Content starts
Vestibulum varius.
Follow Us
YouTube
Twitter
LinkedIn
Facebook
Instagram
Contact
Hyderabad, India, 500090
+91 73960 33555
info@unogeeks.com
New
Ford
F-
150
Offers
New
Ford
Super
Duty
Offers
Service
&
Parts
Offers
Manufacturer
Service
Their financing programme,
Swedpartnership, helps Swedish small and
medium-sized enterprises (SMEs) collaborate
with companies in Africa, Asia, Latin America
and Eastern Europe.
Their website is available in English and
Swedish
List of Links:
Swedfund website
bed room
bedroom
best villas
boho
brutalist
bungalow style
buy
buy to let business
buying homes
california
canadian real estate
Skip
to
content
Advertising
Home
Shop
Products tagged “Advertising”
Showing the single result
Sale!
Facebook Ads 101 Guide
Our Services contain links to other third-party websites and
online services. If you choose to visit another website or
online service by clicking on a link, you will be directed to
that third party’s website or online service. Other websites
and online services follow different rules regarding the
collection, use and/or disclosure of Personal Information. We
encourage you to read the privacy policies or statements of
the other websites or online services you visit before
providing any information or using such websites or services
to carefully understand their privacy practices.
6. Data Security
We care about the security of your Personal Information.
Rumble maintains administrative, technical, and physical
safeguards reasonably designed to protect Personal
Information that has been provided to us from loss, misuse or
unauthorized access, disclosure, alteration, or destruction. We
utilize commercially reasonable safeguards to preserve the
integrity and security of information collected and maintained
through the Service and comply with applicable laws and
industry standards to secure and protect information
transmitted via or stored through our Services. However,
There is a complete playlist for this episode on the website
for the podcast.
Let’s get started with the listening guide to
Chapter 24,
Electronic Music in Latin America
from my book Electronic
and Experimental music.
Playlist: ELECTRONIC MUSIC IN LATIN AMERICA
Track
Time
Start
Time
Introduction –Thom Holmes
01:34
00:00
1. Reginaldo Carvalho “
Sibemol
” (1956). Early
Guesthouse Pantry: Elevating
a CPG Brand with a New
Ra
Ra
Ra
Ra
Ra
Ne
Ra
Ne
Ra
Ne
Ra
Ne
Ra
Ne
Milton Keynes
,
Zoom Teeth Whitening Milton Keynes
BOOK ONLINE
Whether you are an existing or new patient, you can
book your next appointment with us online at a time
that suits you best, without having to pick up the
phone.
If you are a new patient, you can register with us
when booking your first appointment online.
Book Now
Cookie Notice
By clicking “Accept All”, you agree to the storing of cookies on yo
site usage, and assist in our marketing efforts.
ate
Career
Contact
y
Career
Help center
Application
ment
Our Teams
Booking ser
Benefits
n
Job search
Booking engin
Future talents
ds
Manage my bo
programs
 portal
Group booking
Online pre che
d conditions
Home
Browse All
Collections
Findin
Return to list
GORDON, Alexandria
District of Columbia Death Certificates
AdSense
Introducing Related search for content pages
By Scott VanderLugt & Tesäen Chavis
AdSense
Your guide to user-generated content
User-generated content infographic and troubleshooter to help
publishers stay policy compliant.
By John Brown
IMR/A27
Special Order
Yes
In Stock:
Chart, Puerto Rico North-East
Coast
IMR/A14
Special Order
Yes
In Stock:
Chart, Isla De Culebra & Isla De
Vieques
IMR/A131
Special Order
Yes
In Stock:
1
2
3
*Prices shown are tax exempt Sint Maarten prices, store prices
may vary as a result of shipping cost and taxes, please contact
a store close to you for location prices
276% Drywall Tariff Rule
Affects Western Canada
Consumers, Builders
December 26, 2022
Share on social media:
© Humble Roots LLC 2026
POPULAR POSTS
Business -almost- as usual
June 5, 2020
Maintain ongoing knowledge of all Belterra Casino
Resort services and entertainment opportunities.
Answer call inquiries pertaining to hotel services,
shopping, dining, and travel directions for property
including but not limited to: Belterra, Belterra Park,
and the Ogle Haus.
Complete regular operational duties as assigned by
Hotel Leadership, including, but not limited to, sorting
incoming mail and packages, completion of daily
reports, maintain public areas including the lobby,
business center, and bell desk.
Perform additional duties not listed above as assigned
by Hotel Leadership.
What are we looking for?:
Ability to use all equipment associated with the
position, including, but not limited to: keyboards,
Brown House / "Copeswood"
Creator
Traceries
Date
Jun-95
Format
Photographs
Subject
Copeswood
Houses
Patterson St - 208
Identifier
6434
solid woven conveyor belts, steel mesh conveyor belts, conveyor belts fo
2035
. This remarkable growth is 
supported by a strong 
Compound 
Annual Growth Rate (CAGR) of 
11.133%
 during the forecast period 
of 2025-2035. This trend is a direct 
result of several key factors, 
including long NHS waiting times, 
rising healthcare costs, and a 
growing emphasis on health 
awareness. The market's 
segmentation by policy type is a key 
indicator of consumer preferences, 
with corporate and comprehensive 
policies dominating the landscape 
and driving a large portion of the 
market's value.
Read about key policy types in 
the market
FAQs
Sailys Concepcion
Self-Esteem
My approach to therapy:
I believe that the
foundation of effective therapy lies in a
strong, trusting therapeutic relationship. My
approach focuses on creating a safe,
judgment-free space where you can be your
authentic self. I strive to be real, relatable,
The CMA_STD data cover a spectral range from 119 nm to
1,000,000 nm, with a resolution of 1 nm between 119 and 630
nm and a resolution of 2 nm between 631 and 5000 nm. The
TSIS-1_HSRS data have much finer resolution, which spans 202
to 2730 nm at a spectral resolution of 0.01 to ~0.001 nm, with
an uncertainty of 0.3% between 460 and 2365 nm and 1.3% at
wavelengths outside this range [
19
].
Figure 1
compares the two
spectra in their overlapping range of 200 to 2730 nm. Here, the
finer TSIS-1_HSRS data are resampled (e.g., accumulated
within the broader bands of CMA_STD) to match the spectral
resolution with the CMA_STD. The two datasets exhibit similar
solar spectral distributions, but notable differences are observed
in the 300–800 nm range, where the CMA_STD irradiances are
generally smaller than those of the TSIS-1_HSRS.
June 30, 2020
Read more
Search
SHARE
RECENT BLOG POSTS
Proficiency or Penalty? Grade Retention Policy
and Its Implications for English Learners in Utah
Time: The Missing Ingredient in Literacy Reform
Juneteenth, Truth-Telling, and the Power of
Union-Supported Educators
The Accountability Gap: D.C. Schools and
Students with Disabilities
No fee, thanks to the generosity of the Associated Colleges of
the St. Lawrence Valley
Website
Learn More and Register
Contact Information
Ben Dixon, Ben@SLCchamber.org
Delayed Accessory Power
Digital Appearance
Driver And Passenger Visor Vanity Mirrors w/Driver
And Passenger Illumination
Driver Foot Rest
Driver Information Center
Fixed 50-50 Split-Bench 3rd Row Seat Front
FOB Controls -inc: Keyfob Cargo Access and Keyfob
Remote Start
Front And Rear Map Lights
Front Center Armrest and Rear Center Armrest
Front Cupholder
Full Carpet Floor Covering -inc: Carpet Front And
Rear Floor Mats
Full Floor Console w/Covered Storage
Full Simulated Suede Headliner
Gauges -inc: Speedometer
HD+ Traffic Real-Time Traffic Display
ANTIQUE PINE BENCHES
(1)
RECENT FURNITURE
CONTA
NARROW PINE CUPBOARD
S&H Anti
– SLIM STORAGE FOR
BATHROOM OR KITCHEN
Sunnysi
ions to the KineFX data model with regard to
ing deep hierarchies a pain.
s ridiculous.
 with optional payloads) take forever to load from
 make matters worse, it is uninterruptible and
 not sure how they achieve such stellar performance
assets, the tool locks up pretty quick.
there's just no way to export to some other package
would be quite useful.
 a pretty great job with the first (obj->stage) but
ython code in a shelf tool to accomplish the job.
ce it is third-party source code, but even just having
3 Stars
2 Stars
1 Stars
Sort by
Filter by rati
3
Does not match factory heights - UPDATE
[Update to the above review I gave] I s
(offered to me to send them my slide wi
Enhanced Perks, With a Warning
Content ends
Would you please give back all of the material above exactly as it stands?

OUTPUT:
Vestibulum varius.
Follow Us
YouTube
Twitter
LinkedIn
Facebook
Instagram
Contact
Hyderabad, India, 500090
+91 73960 33555
info@unogeeks.com
New
Ford
F-
150
Offers
New
Ford
Super
Duty
Offers
Service
&
Parts
Offers
Manufacturer
Service
Their financing programme,
Swedpartnership, helps Swedish small and
medium-sized enterprises (SMEs) collaborate
with companies in Africa, Asia, Latin America
and Eastern Europe.
Their website is available in English and
Swedish
List of Links:
Swedfund website
bed room
bedroom
best villas
boho
brutalist
bungalow style
buy
buy to let business
buying homes
california
canadian real estate
Skip
to
content
Advertising
Home
Shop
Products tagged “Advertising”
Showing the single result
Sale!
Facebook Ads 101 Guide
Our Services contain links to other third-party websites and
online services. If you choose to visit another website or
online service by clicking on a link, you will be directed to
that third party’s website or online service. Other websites
and online services follow different rules regarding the
collection, use and/or disclosure of Personal Information. We
encourage you to read the privacy policies or statements of
the other websites or online services you visit before
providing any information or using such websites or services
to carefully understand their privacy practices.
6. Data Security
We care about the security of your Personal Information.
Rumble maintains administrative, technical, and physical
safeguards reasonably designed to protect Personal
Information that has been provided to us from loss, misuse or
unauthorized access, disclosure, alteration, or destruction. We
utilize commercially reasonable safeguards to preserve the
integrity and security of information collected and maintained
through the Service and comply with applicable laws and
industry standards to secure and protect information
transmitted via or stored through our Services. However,
There is a complete playlist for this episode on the website
for the podcast.
Let’s get started with the listening guide to
Chapter 24,
Electronic Music in Latin America
from my book Electronic
and Experimental music.
Playlist: ELECTRONIC MUSIC IN LATIN AMERICA
Track
Time
Start
Time
Introduction –Thom Holmes
01:34
00:00
1. Reginaldo Carvalho “
Sibemol
” (1956). Early
Guesthouse Pantry: Elevating
a CPG Brand with a New
Ra
Ra
Ra
Ra
Ra
Ne
Ra
Ne
Ra
Ne
Ra
Ne
Ra
Ne
Milton Keynes
,
Zoom Teeth Whitening Milton Keynes
BOOK ONLINE
Whether you are an existing or new patient, you can
book your next appointment with us online at a time
that suits you best, without having to pick up the
phone.
If you are a new patient, you can register with us
when booking your first appointment online.
Book Now
Cookie Notice
By clicking “Accept All”, you agree to the storing of cookies on yo
site usage, and assist in our marketing efforts.
ate
Career
Contact
y
Career
Help center
Application
ment
Our Teams
Booking ser
Benefits
n
Job search
Booking engin
Future talents
ds
Manage my bo
programs
 portal
Group booking
Online pre che
d conditions
Home
Browse All
Collections
Findin
Return to list
GORDON, Alexandria
District of Columbia Death Certificates
AdSense
Introducing Related search for content pages
By Scott VanderLugt & Tesäen Chavis
AdSense
Your guide to user-generated content
User-generated content infographic and troubleshooter to help
publishers stay policy compliant.
By John Brown
IMR/A27
Special Order
Yes
In Stock:
Chart, Puerto Rico North-East
Coast
IMR/A14
Special Order
Yes
In Stock:
Chart, Isla De Culebra & Isla De
Vieques
IMR/A131
Special Order
Yes
In Stock:
1
2
3
*Prices shown are tax exempt Sint Maarten prices, store prices
may vary as a result of shipping cost and taxes, please contact
a store close to you for location prices
276% Drywall Tariff Rule
Affects Western Canada
Consumers, Builders
December 26, 2022
Share on social media:
© Humble Roots LLC 2026
POPULAR POSTS
Business -almost- as usual
June 5, 2020
Maintain ongoing knowledge of all Belterra Casino
Resort services and entertainment opportunities.
Answer call inquiries pertaining to hotel services,
shopping, dining, and travel directions for property
including but not limited to: Belterra, Belterra Park,
and the Ogle Haus.
Complete regular operational duties as assigned by
Hotel Leadership, including, but not limited to, sorting
incoming mail and packages, completion of daily
reports, maintain public areas including the lobby,
business center, and bell desk.
Perform additional duties not listed above as assigned
by Hotel Leadership.
What are we looking for?:
Ability to use all equipment associated with the
position, including, but not limited to: keyboards,
Brown House / "Copeswood"
Creator
Traceries
Date
Jun-95
Format
Photographs
Subject
Copeswood
Houses
Patterson St - 208
Identifier
6434
solid woven conveyor belts, steel mesh conveyor belts, conveyor belts fo
2035
. This remarkable growth is 
supported by a strong 
Compound 
Annual Growth Rate (CAGR) of 
11.133%
 during the forecast period 
of 2025-2035. This trend is a direct 
result of several key factors, 
including long NHS waiting times, 
rising healthcare costs, and a 
growing emphasis on health 
awareness. The market's 
segmentation by policy type is a key 
indicator of consumer preferences, 
with corporate and comprehensive 
policies dominating the landscape 
and driving a large portion of the 
market's value.
Read about key policy types in 
the market
FAQs
Sailys Concepcion
Self-Esteem
My approach to therapy:
I believe that the
foundation of effective therapy lies in a
strong, trusting therapeutic relationship. My
approach focuses on creating a safe,
judgment-free space where you can be your
authentic self. I strive to be real, relatable,
The CMA_STD data cover a spectral range from 119 nm to
1,000,000 nm, with a resolution of 1 nm between 119 and 630
nm and a resolution of 2 nm between 631 and 5000 nm. The
TSIS-1_HSRS data have much finer resolution, which spans 202
to 2730 nm at a spectral resolution of 0.01 to ~0.001 nm, with
an uncertainty of 0.3% between 460 and 2365 nm and 1.3% at
wavelengths outside this range [
19
].
Figure 1
compares the two
spectra in their overlapping range of 200 to 2730 nm. Here, the
finer TSIS-1_HSRS data are resampled (e.g., accumulated
within the broader bands of CMA_STD) to match the spectral
resolution with the CMA_STD. The two datasets exhibit similar
solar spectral distributions, but notable differences are observed
in the 300–800 nm range, where the CMA_STD irradiances are
generally smaller than those of the TSIS-1_HSRS.
June 30, 2020
Read more
Search
SHARE
RECENT BLOG POSTS
Proficiency or Penalty? Grade Retention Policy
and Its Implications for English Learners in Utah
Time: The Missing Ingredient in Literacy Reform
Juneteenth, Truth-Telling, and the Power of
Union-Supported Educators
The Accountability Gap: D.C. Schools and
Students with Disabilities
No fee, thanks to the generosity of the Associated Colleges of
the St. Lawrence Valley
Website
Learn More and Register
Contact Information
Ben Dixon, Ben@SLCchamber.org
Delayed Accessory Power
Digital Appearance
Driver And Passenger Visor Vanity Mirrors w/Driver
And Passenger Illumination
Driver Foot Rest
Driver Information Center
Fixed 50-50 Split-Bench 3rd Row Seat Front
FOB Controls -inc: Keyfob Cargo Access and Keyfob
Remote Start
Front And Rear Map Lights
Front Center Armrest and Rear Center Armrest
Front Cupholder
Full Carpet Floor Covering -inc: Carpet Front And
Rear Floor Mats
Full Floor Console w/Covered Storage
Full Simulated Suede Headliner
Gauges -inc: Speedometer
HD+ Traffic Real-Time Traffic Display
ANTIQUE PINE BENCHES
(1)
RECENT FURNITURE
CONTA
NARROW PINE CUPBOARD
S&H Anti
– SLIM STORAGE FOR
BATHROOM OR KITCHEN
Sunnysi
ions to the KineFX data model with regard to
ing deep hierarchies a pain.
s ridiculous.
 with optional payloads) take forever to load from
 make matters worse, it is uninterruptible and
 not sure how they achieve such stellar performance
assets, the tool locks up pretty quick.
there's just no way to export to some other package
would be quite useful.
 a pretty great job with the first (obj->stage) but
ython code in a shelf tool to accomplish the job.
ce it is third-party source code, but even just having
3 Stars
2 Stars
1 Stars
Sort by
Filter by rati
3
Does not match factory heights - UPDATE
[Update to the above review I gave] I s
(offered to me to send them my slide wi
Enhanced Perks, With a Warning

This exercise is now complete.